PROBLEM STATEMENT:
Go through the listing beneath and show each line containing the string "balance".

─── TASK INPUT ───

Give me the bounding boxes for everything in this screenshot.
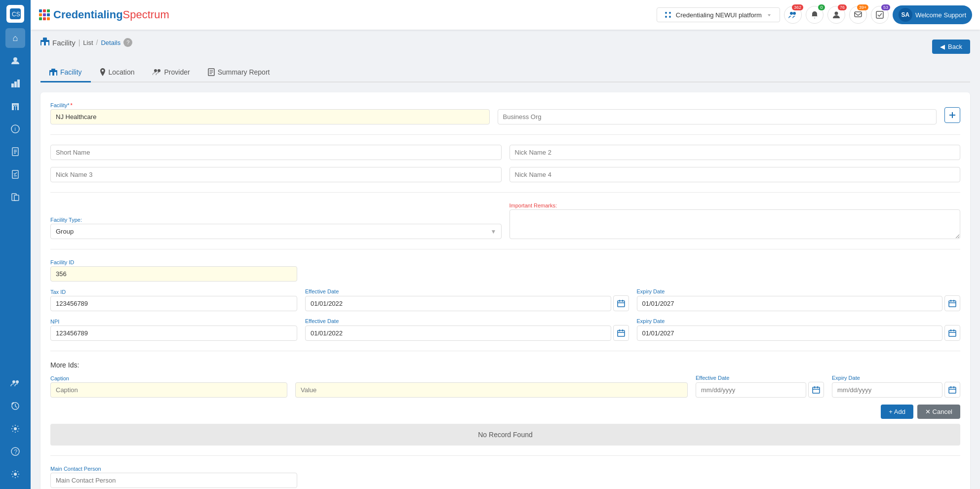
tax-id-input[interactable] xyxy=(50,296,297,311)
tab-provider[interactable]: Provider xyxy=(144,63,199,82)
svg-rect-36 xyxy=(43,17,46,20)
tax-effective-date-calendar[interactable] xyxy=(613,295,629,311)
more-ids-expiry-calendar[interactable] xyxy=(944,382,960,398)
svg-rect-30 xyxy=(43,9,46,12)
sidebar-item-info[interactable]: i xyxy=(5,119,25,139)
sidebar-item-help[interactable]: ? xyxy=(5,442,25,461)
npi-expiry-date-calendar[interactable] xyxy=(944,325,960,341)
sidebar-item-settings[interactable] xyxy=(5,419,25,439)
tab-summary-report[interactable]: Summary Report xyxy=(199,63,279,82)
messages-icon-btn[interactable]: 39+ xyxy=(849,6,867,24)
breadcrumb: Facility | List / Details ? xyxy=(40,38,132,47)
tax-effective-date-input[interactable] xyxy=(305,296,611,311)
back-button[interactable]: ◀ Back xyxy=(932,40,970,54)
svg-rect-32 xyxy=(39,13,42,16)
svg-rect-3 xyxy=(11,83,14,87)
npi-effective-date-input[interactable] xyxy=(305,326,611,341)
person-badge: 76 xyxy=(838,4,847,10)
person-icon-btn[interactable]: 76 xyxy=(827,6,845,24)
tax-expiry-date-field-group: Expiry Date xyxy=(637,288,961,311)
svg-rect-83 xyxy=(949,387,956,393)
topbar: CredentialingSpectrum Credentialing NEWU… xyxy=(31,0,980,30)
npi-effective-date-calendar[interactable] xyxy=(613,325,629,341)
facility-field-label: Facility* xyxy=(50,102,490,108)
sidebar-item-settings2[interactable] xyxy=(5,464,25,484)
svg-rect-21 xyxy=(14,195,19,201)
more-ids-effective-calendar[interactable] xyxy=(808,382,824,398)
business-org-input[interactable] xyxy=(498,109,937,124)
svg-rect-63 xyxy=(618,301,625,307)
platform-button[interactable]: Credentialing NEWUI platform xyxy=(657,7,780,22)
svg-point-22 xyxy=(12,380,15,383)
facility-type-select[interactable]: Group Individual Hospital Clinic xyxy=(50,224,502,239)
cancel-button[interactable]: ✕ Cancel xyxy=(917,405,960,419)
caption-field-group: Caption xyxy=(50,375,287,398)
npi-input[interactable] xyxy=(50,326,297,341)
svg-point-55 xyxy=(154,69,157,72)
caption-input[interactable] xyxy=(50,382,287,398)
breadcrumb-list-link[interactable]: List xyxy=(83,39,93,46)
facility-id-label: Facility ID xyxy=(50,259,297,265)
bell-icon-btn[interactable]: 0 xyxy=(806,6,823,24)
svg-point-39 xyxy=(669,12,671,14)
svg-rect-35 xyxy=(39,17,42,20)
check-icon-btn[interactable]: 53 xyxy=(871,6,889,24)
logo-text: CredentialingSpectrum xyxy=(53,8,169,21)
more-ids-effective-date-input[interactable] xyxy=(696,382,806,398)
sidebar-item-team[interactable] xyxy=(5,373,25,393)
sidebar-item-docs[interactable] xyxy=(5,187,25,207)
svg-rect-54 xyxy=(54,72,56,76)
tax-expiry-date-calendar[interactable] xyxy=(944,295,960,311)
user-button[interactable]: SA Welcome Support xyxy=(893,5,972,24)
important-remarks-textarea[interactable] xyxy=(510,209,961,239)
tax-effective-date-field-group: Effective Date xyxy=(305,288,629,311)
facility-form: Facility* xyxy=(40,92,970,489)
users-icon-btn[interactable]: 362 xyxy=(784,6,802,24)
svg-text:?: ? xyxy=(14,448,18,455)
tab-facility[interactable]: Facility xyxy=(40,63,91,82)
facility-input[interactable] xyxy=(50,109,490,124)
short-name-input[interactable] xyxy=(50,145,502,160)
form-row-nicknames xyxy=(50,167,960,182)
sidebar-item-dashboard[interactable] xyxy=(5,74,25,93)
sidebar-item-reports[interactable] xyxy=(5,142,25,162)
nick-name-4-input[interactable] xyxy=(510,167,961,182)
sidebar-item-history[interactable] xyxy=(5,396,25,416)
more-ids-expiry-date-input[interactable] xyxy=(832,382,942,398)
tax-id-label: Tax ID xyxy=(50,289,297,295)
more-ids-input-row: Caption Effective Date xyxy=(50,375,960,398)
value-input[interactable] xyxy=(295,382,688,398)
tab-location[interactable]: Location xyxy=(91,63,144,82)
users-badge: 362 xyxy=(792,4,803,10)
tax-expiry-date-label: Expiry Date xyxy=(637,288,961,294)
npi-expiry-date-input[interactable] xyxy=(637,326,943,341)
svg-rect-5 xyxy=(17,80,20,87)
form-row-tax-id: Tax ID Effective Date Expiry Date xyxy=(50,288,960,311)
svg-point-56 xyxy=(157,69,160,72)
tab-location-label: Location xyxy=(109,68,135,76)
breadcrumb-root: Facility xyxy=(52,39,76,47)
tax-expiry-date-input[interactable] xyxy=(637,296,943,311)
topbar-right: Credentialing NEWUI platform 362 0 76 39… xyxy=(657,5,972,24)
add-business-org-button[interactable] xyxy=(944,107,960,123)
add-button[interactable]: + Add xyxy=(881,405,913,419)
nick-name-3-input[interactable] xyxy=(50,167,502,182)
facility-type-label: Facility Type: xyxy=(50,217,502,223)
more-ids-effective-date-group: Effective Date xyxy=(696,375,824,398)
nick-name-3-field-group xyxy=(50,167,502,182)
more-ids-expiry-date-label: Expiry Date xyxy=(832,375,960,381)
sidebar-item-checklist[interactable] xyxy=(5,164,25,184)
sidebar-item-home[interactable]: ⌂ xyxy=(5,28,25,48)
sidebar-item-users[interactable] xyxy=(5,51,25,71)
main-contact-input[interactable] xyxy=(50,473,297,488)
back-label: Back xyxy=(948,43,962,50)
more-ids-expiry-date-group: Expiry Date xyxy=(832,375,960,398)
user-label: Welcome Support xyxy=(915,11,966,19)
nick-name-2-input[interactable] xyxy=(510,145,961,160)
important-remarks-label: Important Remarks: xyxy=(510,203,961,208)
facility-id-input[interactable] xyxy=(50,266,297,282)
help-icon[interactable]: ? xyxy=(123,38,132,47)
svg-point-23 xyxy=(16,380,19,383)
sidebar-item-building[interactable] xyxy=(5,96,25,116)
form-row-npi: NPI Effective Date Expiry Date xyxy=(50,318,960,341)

───
─── TASK INPUT ───

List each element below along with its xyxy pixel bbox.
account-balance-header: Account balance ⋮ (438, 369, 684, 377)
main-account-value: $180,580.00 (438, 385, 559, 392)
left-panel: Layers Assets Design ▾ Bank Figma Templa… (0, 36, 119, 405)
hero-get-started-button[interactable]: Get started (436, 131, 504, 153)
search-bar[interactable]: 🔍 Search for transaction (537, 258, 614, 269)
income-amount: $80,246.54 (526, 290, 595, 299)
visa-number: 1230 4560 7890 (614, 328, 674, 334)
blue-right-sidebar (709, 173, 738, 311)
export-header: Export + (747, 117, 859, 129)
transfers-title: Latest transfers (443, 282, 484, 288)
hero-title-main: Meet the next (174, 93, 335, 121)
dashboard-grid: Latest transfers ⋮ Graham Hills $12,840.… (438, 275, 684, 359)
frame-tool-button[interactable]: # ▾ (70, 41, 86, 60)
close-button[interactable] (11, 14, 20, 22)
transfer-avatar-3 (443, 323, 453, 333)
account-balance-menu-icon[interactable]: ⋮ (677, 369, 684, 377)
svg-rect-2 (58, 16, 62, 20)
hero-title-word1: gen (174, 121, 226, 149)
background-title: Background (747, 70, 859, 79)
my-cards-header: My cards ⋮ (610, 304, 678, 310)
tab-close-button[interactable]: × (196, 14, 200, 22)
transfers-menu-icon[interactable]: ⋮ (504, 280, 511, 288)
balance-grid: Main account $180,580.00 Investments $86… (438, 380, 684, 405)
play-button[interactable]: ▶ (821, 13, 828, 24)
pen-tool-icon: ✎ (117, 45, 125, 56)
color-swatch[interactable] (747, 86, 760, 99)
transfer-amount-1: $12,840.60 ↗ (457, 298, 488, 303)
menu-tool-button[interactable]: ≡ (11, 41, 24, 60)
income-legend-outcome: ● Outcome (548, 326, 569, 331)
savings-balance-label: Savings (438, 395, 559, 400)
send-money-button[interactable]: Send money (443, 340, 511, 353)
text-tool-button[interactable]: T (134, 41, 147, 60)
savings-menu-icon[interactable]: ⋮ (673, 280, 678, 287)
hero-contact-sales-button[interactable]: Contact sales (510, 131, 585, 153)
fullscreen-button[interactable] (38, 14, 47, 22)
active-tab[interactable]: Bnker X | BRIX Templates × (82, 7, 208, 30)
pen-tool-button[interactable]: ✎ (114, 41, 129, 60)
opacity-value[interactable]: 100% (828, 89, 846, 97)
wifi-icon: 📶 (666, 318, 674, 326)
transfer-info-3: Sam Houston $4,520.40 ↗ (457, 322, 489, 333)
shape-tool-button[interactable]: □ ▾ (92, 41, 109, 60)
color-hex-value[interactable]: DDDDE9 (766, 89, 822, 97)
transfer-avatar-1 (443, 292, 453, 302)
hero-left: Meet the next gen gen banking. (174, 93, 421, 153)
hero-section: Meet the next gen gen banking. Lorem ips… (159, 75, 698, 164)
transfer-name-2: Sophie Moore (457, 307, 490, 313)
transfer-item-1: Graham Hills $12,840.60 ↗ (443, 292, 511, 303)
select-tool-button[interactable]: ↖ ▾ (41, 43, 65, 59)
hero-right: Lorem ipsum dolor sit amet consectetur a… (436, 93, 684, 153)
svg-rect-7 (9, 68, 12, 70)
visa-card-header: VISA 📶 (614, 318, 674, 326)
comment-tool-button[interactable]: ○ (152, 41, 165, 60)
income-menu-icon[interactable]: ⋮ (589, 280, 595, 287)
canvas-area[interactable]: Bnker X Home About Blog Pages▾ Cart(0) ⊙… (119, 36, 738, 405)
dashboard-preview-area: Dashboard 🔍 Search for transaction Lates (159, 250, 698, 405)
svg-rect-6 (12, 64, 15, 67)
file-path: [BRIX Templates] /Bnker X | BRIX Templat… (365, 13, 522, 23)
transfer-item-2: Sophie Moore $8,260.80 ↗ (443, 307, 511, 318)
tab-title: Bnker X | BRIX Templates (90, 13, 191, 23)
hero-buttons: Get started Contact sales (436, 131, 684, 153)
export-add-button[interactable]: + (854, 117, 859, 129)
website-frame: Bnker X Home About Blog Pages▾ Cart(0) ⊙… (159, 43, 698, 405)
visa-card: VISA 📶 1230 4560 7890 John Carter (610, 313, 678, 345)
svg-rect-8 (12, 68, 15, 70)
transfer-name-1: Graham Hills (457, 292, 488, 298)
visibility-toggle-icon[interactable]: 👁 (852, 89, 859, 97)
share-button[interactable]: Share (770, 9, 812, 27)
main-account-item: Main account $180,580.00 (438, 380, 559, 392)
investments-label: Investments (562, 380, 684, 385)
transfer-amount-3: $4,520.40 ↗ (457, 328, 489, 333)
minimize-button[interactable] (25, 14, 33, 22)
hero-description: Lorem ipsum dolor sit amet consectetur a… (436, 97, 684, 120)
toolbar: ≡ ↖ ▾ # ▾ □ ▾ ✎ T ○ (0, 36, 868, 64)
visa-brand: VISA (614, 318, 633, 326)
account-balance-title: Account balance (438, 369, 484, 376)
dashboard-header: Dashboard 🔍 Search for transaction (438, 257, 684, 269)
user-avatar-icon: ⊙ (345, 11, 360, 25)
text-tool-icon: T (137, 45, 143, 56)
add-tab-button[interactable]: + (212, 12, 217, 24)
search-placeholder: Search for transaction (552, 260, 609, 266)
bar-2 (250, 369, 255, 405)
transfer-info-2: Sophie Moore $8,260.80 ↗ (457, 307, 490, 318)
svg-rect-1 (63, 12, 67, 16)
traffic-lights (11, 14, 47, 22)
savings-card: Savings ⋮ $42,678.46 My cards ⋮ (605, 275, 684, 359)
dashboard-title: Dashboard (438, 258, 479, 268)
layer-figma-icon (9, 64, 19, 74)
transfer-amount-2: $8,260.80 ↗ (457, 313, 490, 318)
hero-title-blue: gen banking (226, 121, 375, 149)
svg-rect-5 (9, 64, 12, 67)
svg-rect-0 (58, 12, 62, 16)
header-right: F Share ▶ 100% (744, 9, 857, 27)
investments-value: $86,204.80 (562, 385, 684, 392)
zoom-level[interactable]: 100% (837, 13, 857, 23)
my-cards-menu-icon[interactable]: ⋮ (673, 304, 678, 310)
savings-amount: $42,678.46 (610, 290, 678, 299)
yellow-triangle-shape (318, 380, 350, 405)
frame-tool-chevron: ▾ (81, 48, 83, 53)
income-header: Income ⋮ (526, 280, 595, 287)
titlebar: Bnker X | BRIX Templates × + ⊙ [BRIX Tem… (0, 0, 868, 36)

───

REPLY TO THE EXERCISE:
account-balance-header: Account balance ⋮ (438, 369, 684, 377)
account-balance-menu-icon[interactable]: ⋮ (677, 369, 684, 377)
balance-grid: Main account $180,580.00 Investments $86… (438, 380, 684, 405)
savings-balance-label: Savings (438, 395, 559, 400)
account-balance-title: Account balance (438, 369, 484, 376)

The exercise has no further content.